I think you should try providing the data (you're using a class that we can't see so your plot remains with difficult reproduction) along with the code, in case you'll have problems in setting up the correct components.
I searched for ages (hours which is like ages) to find the answer to a really annoying (seemingly basic) problem, and because I cant find a question that quite fits the answer I am posting a question and answering it in the hope that it will save someone else the huge amount of time I just spent on my noobie plotting skills.
If you want to label your plot points using python matplotlib
from matplotlib import pyplot as plt
fig = plt.figure()
ax = fig.add_subplot(111)
A = anyarray
B = anyotherarray
plt.plot(A,B)
for i,j in zip(A,B):
ax.annotate('%s)' %j, xy=(i,j), xytext=(30,0), textcoords='offset points')
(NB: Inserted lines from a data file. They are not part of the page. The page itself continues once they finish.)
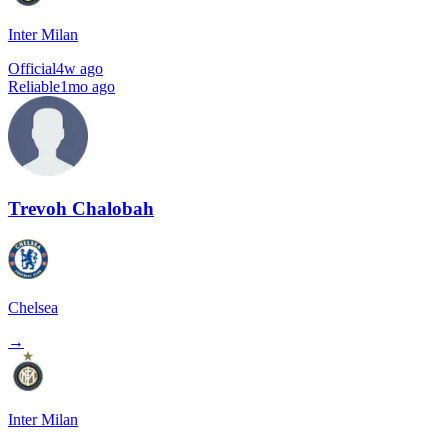
Inter Milan
Official
4w ago
Reliable
1mo ago
Trevoh Chalobah
Chelsea
→
Inter Milan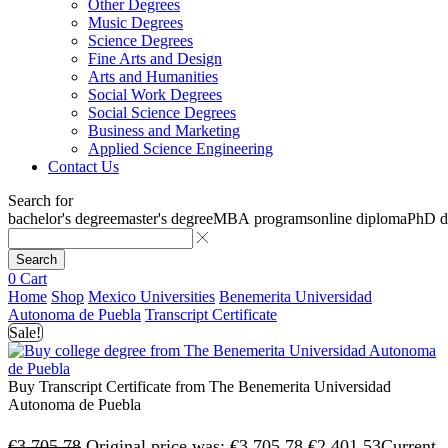
Other Degrees
Music Degrees
Science Degrees
Fine Arts and Design
Arts and Humanities
Social Work Degrees
Social Science Degrees
Business and Marketing
Applied Science Engineering
Contact Us
Search for
bachelor's degree
master's degree
MBA programs
online diploma
PhD d
Search
0
Cart
Home
Shop
Mexico Universities
Benemerita Universidad
Autonoma de Puebla
Transcript Certificate
Sale!
Buy Transcript Certificate from The Benemerita Universidad
Autonoma de Puebla
€
3,705.78
Original price was: €3,705.78.
€
2,401.53
Current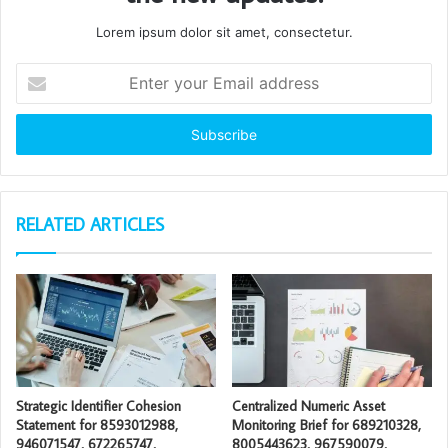
Lorem ipsum dolor sit amet, consectetur.
Enter
your
Email
address
RELATED ARTICLES
Strategic Identifier Cohesion
Centralized Numeric Asset
Statement for 8593012988,
Monitoring Brief for 689210328,
946071547, 672265747,
8005443623, 967590079,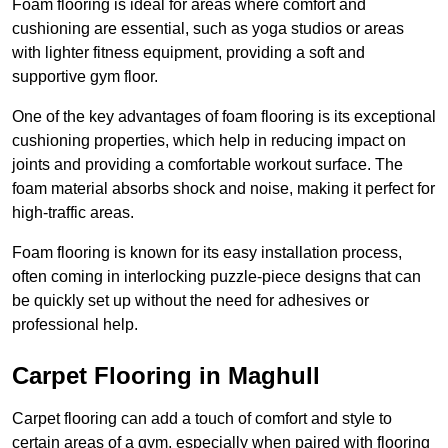
Foam flooring is ideal for areas where comfort and
cushioning are essential, such as yoga studios or areas
with lighter fitness equipment, providing a soft and
supportive gym floor.
One of the key advantages of foam flooring is its exceptional
cushioning properties, which help in reducing impact on
joints and providing a comfortable workout surface. The
foam material absorbs shock and noise, making it perfect for
high-traffic areas.
Foam flooring is known for its easy installation process,
often coming in interlocking puzzle-piece designs that can
be quickly set up without the need for adhesives or
professional help.
Carpet Flooring in Maghull
Carpet flooring can add a touch of comfort and style to
certain areas of a gym, especially when paired with flooring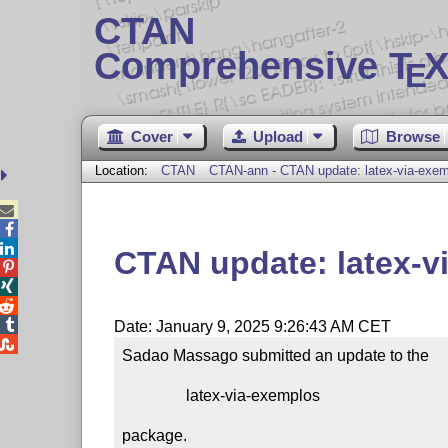
CTAN
Comprehensive T
X
E
Cover
Upload
Browse
Location:
CTAN
CTAN-ann - CTAN update: latex-via-exe



CTAN update: latex-v




Date: January 9, 2025 9:26:43 AM CET

Sadao Massago submitted an update to the

                latex-via-exemplos

package.
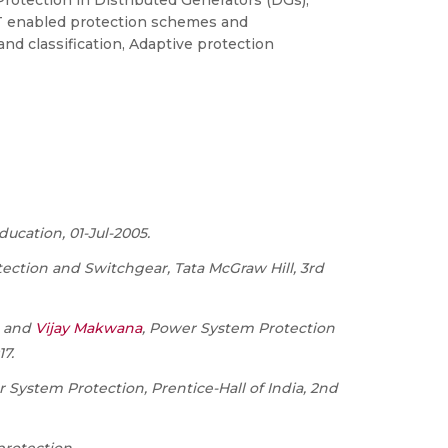
 Protection in Distributed Generators (DGs),
ICT enabled protection schemes and
and classification, Adaptive protection
ducation, 01-Jul-2005.
ction and Switchgear, Tata McGraw Hill, 3
rd
, and
Vijay Makwana
, Power System Protection
17.
System Protection, Prentice-Hall of India, 2
nd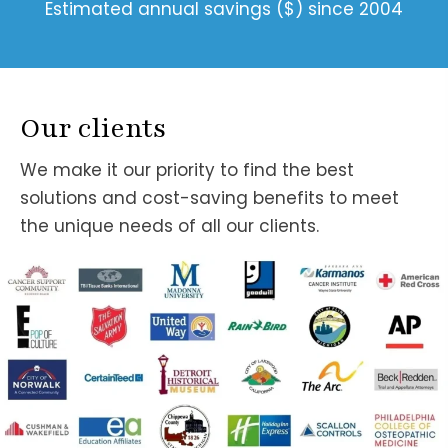
Estimated annual savings ($) since 2004
Our clients
We make it our priority to find the best
solutions and cost-saving benefits to meet
the unique needs of all our clients.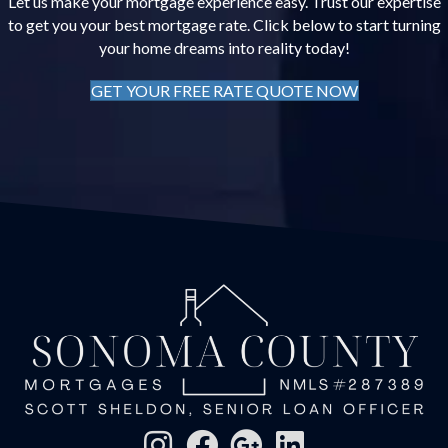
Let us make your mortgage experience easy. Trust our expertise
to get you your best mortgage rate. Click below to start turning
your home dreams into reality today!
GET YOUR FREE RATE QUOTE NOW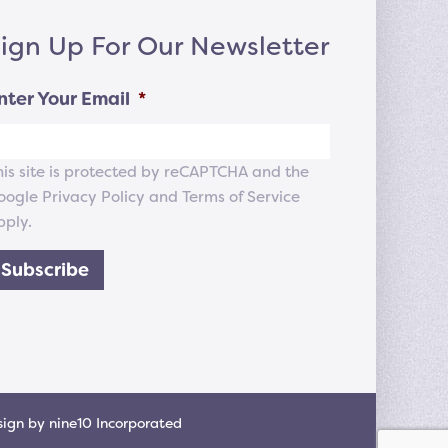
ign Up For Our Newsletter
nter Your Email
*
his site is protected by reCAPTCHA and the
oogle
Privacy Policy
and
Terms of Service
pply.
Subscribe
sign
by
nine10 Incorporated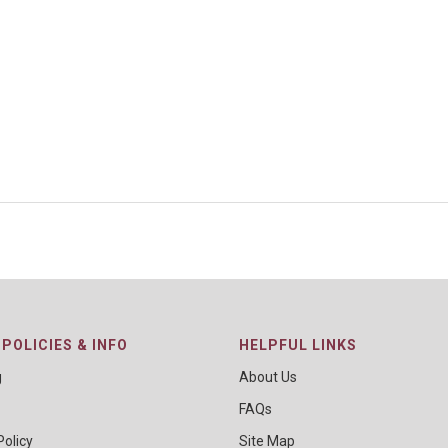
POLICIES & INFO
HELPFUL LINKS
g
About Us
FAQs
Policy
Site Map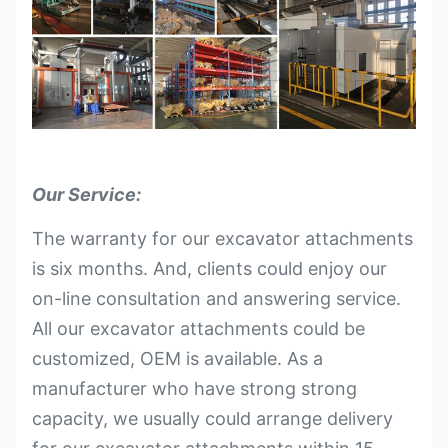
Our Service:
The warranty for our excavator attachments
is six months. And, clients could enjoy our
on-line consultation and answering service.
All our excavator attachments could be
customized, OEM is available. As a
manufacturer who have strong strong
capacity, we usually could arrange delivery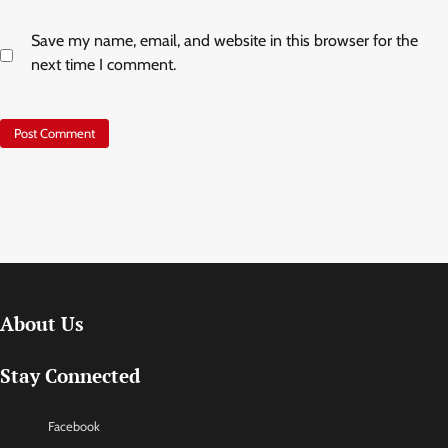
Save my name, email, and website in this browser for the
next time I comment.
About Us
Stay Connected
Facebook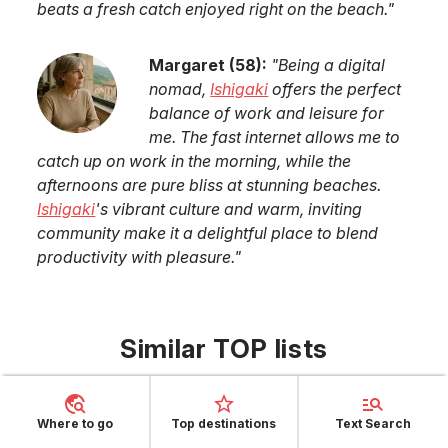
beats a fresh catch enjoyed right on the beach.
"
Margaret
(
58
):
"
Being a digital
nomad,
Ishigaki
offers the perfect
balance of work and leisure for
me. The fast internet allows me to
catch up on work in the morning, while the
afternoons are pure bliss at stunning beaches.
Ishigaki
's vibrant culture and warm, inviting
community make it a delightful place to blend
productivity with pleasure.
"
Similar TOP lists
Top 7 Destinations to Swim at Turquoise-Water
Beaches in June
Where to go
Top destinations
Text Search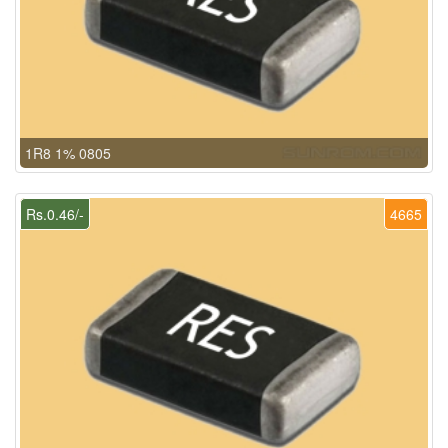
1R8 1% 0805
Rs.0.46/-
4665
ax.annotate('(%s,' %i, xy=(i,j))
plt.grid()
plt.show()
I know that xytext=(30,0) goes along with the textcoords, you use those 30,0 values to position the data label point, so its on the 0 y axis and 30 over on the x axis on its own little area.
You need both the lines plotting i and j otherwise you only plot x or y data label.
You get something like this out (note the labels only):
Its not ideal, there is still some overlap - but its better than nothing which is what I had..
How about print (x, y) at once.
from matplotlib import pyplot as plt
fig = plt.figure()
ax = fig.add_subplot(111)
A = -0.75, -0.25, 0, 0.25, 0.5, 0.75, 1.0
B = 0.73, 0.97, 1.0, 0.97, 0.88, 0.73, 0.54
ax.plot(A,B)
for xy in zip(A, B): # <--
ax.annotate('(%s, %s)' % xy, xy=xy, textcoords='data') # <--
ax.grid()
plt.show()
I had a similar issue and ended up with this:
For me this has the advantage that data and annotation are not overlapping.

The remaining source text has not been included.